In March 2026, Mauno Pihelgas @mpihelgas and Raido Karro took part in the Locked Shields Partners' Run organized by the NATO Cooperative Cyber Defence Centre of Excellence (CCDCOE). The Partners' Run serves as the final rehearsal for the main event of Locked Shields, helping validate the environment and scenarios while still giving participants the full pressure of a live-fire cyber defense event.
It was not our first time taking part of this exercise. Over the years, Raido has participated with the TalTech Cyberdefenders team, while Mauno has joined the joint AI Research Team together with armasuisse, NATO CCDCOE, and the Netherlands Defence Academy. In 2026, according to CCDCOE, the Partners' Run was the largest to date. It brought together 16 Blue Teams from academia, industry, and defense organizations, tasked with defending a simulated national infrastructure against approximately 6,000 cyberattacks.
Those numbers are impressive, but what stays with us is not only the scale. It is also the pace. Any system might be compromised at any moment, and you have to decide quickly what matters most, what can wait, and how to keep services running while the red team keeps pushing.
For us, the value of participating has been consistent over the years. Locked Shields compresses a remarkable amount of learning into a short time. It is not just a technical exercise either. Teams also handle situation reports, cyber threat intelligence, media communication, strategic decision-making, and forensic challenges. The exercise demands the full range of defensive skills, not just endpoint hardening.
Why exercises like this matter
Cyber exercises are valuable because they show how people, processes, and technology behave together under pressure. In a controlled lab, it is easy to assume that playbooks are clear, alerts are actionable, and teams will naturally coordinate. In a realistic exercise, those assumptions are tested immediately.

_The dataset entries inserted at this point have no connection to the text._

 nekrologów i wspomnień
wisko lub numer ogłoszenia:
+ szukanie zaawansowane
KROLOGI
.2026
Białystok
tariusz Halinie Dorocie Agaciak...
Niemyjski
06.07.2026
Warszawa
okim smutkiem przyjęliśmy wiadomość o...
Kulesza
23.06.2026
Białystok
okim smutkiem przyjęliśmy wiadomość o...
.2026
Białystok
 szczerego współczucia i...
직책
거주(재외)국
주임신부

Locked Shields is especially demanding because it goes well beyond technical incident response. Teams also deal with situation reports, threat intelligence, strategic decision-making, media communication, and forensic analysis. That mix makes the exercise useful not only for analysts and engineers, but for anyone interested in operational readiness.
Recurring participation adds another layer of value. Returning to an exercise like this year after year helps build judgment: when to contain, when to observe, how to avoid self-inflicted service outages, and how to keep the wider team aligned while the pressure keeps rising.

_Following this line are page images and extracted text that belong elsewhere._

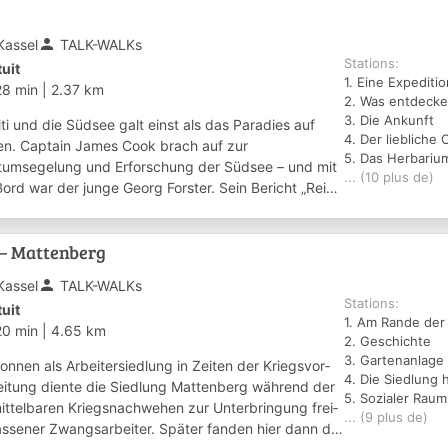
person
Kassel
TALK-WALKs
Stations:
tuit
1. Eine Expeditio
28 min
|
2.37 km
2. Was entdecke
3. Die Ankunft
ti und die Südsee galt einst als das Paradies auf
4. Der liebliche 
en. Captain James Cook brach auf zur
5. Das Herbariu
tumsegelung und Erforschung der Südsee – und mit
... (10 plus de)
Bord war der junge Georg Forster. Sein Bericht „Reise
die Welt“ wurde rasch zum Welterfolg. Doc...
 – Mattenberg
person
Kassel
TALK-WALKs
Stations:
tuit
1. Am Rande der
20 min
|
4.65 km
2. Geschichte
3. Gartenanlage
nnen als Arbeiter­siedlung in Zeiten der Kriegs­vor­
4. Die Siedlung 
eitung diente die Siedlung Mattenberg während der
5. Sozialer Raum
ttel­baren Kriegs­nach­wehen zur Unter­bringung frei­
... (9 plus de)
lassener Zwangs­arbeiter. Später fanden hier dann die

What remains valuable after the scoreboard stops
One aspect that is easy to overlook is the long-term value of the exercise data which reflects realistic defender decisions, attacker behavior, and the ambiguity that makes cyber defense difficult in practice. Unlike many synthetic datasets, exercise data captures the messy, fast-moving conditions that defenders actually face. Used appropriately, it can support:
- Training and onboarding with realistic material
- Security research based on rich attacker-defender interactions
- Detection engineering and product improvement grounded in evidence from the exercise
In other words, the learning does not end when the exercise ends. A two-day event can continue producing value for months if teams make deliberate use of the data.

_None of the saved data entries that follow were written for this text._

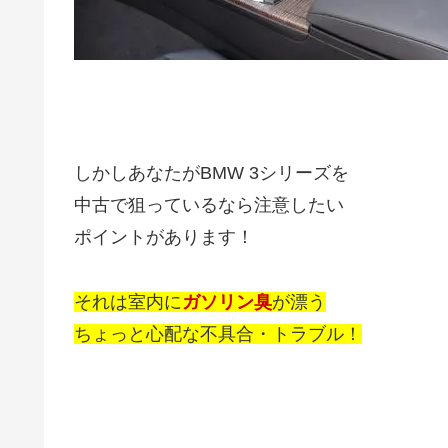
しかしあなたがBMW 3シリーズを
中古で狙っているなら注意したい
ポイントがあります！
それは室内に
ガソリン臭
が漂う
ちょっと心配な不具合・トラブル！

Where can AI help in live defense
Another clear takeaway from this year's exercise is that AI is becoming more relevant in operational defense, but only when it is tied to real workflows.

Traditional defensive actions such as blocking attacker IP addresses are often less effective than they used to be. Many attacks, including in the exercise, now originate from distributed cloud infrastructure, where addresses rotate quickly and infrastructure can be recreated in minutes. Defenders still need those controls, but they also need faster ways to analyze signals, enrich findings, and decide what matters now.
This is where realistic exercises become particularly useful for evaluating AI. They create a fast-moving environment with noisy signals, limited time, and real operational tradeoffs, while remaining separate from production. That makes them a strong proving ground for AI-assisted detection and response.
For Mauno, this has been especially relevant through the joint AI Research Team. That team has been experimenting with ML and AI models for years, and participation in Locked Shields has been an excellent way to explore what AI-driven cyber defense agents can actually do in a realistic exercise environment, such as:
- Triaging large volumes of alerts
- Enriching findings with system and threat context
- Prioritizing incidents that are most likely to affect service availability
- Reducing repetitive investigation steps so defenders can focus on decisions
The next step in AI-driven defense is therefore unlikely to be a single general-purpose assistant, but rather several specialized agents working together. One agent might focus on detection, another on enrichment, another on log or packet analysis, and another on remediation guidance. That model becomes even more powerful when agents can share intelligence across systems. In one experiment, several hosts were affected by the same vulnerability. Each agent identified it independently at a slightly different stage, but shared context could have significantly accelerated detection across the environment.
Looking ahead
Locked Shields 2026 reinforced a simple lesson for us: if you want to understand how defense really works, you need realistic conditions, time pressure, and consequences for bad decisions. Exercises like this sharpen technical skills, but they also build the judgment and coordination that teams rely on during real incidents.
This is one of the reasons we keep coming back.
That combination of realistic operational pressure and thoughtful experimentation is what makes exercises like Locked Shields so valuable.